About Texas Tech
Texas Tech University
The flagship institution of the Texas Tech University System, Texas Tech University is a public, state-designated national research university that is comprehensive in scope. It is among the highest level of Carnegie-classified (Highest Research University) doctoral granting universities, one of 115 U.S. institutions with this designation. Texas Tech University’s campus covers 1,839 acres and is comprised of 10 colleges, a graduate school and law school.
Even with an enrollment approaching 36,000, the University prides itself on retaining the feel of a smaller institution where students boast of one-on-one interaction with top faculty. The university strives to foster an environment that celebrates student accomplishment above all else. Texas Tech University is large enough to provide the best in facilities and academics, but small enough to focus on each student individually, with a commitment to enhancing the cultural and economic development of the community, state, nation and world. Texas Tech University students come from almost every county in Texas, all 50 states and more than 100 foreign countries. The campus is a rich cultural asset featuring Spanish Renaissance architecture, one of the nation’s leading sites of public art and a vital array of great musical and theatrical offerings.
The university offers more than 100 undergraduate, over 100 masters and 50 doctoral degree programs. The Carnegie Foundation for the Advancement of Teaching describes the Texas Tech undergraduate profile as full-time, four-year, selective, higher transfer-in, while labeling the undergraduate program as “professions plus arts and sciences with high graduate coexistence.” The graduate program is defined as comprehensive with doctoral programs.
Texas Tech University is the first institution in Texas to be recognized by the Carnegie Foundation through its Community Engagement Classification, which acknowledges the university’s historic commitment to research and services that address the needs of the community, state, nation and world. In 2011, the Texas Higher Education Coordinating Board approved major revisions to the rules applying to curriculum for Texas public institutions of higher education, enabling Texas Tech to launch a new university core curriculum for 2014-2015. Accreditation, which was recently affirmed, is provided by the Southern Association of Colleges and Schools Commission on Colleges to award baccalaureate, masters, doctoral degrees and certificates, and the university's accreditation was reaffirmed in December 2015. Numerous departments or programs also hold accreditation from professional associations.

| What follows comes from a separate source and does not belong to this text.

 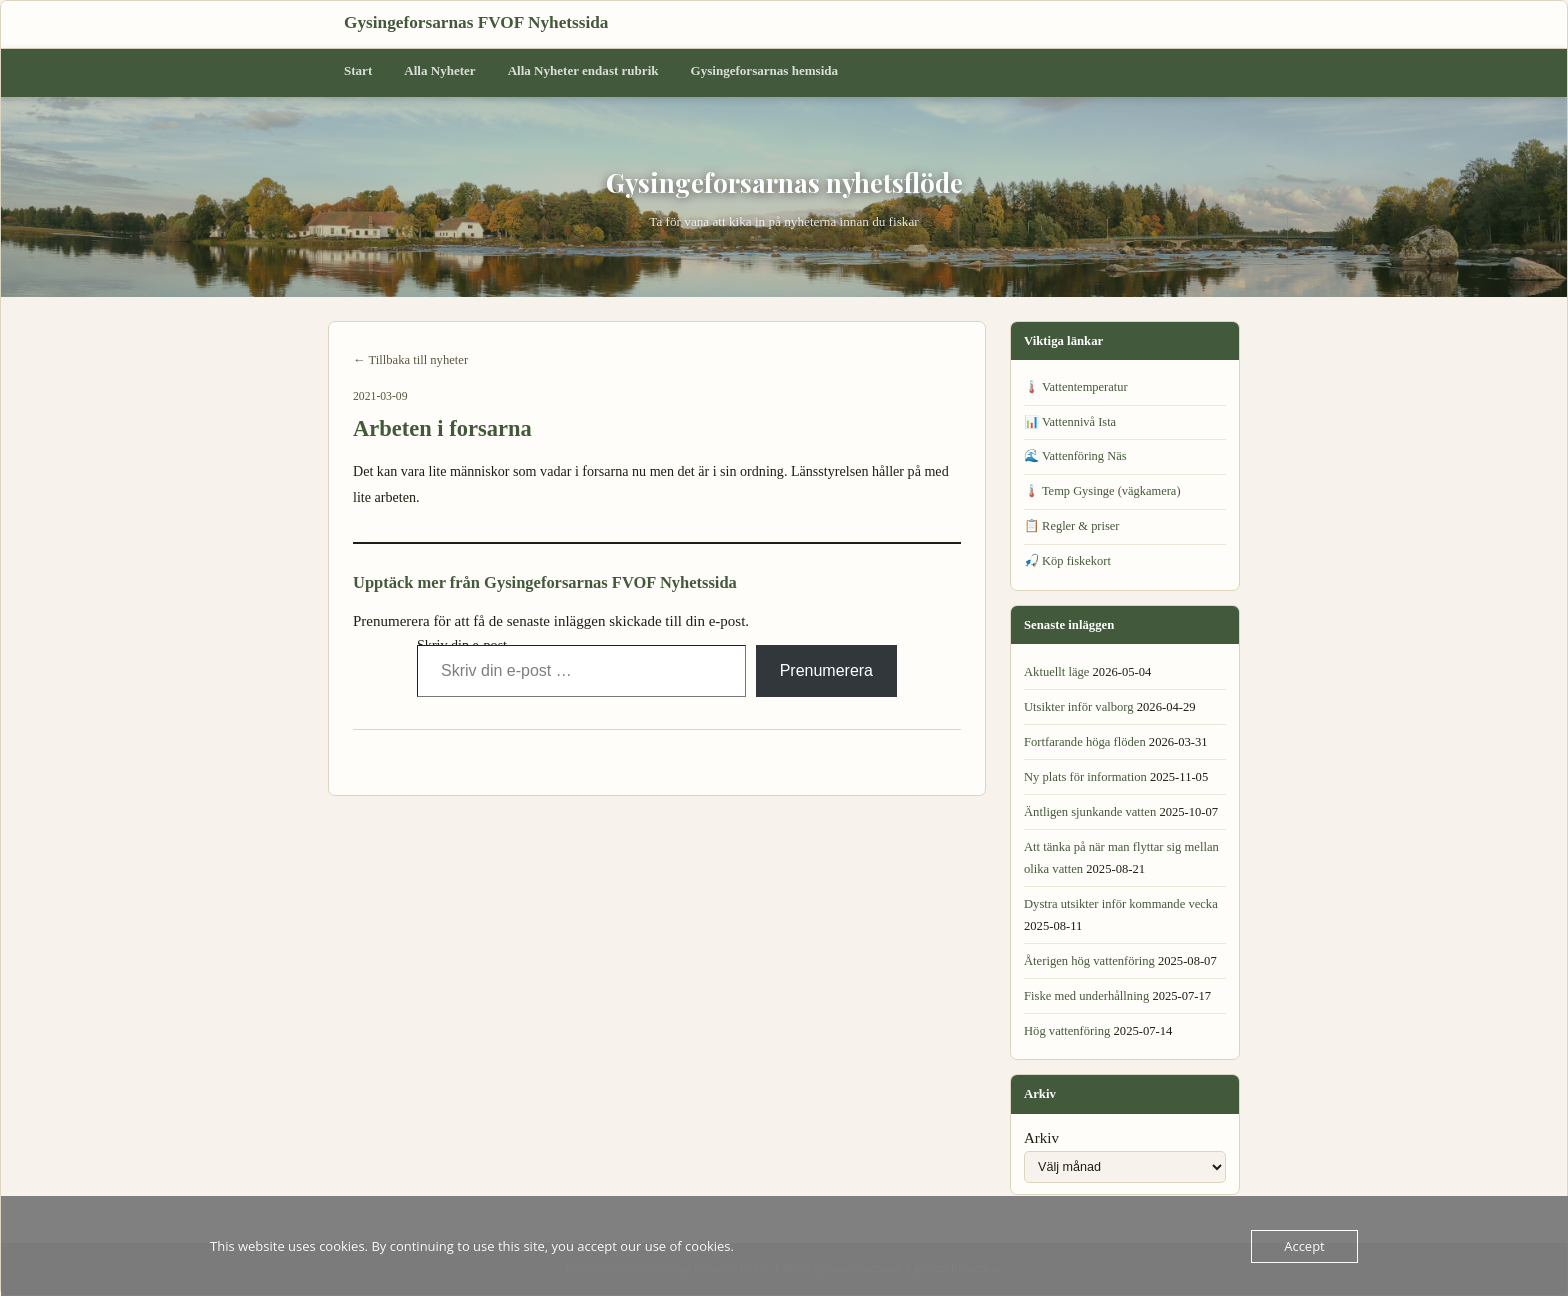 What do you see at coordinates (1041, 1138) in the screenshot?
I see `Arkiv` at bounding box center [1041, 1138].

The most popular majors are in the business, engineering, and health related disciplines. Texas Tech University is consistently recognized as a top institution for military veterans and their families. Over 70 percent of the university’s students receive financial aid including scholarships, grants, federal work study and loans, with approximately $200 million disbursed annually. Students perform at a high academic level as demonstrated by the awarding of a Phi Beta Kappa chapter in the last decade. Graduate and undergraduate students also win prestigious, nationally competitive scholarships such as the William J. Fulbright and Barry M. Goldwater Scholarships. The university is making progress towards its goal of being designated as a Hispanic Serving Institution, with 23 percent of its undergraduate student population in 2015 from this group.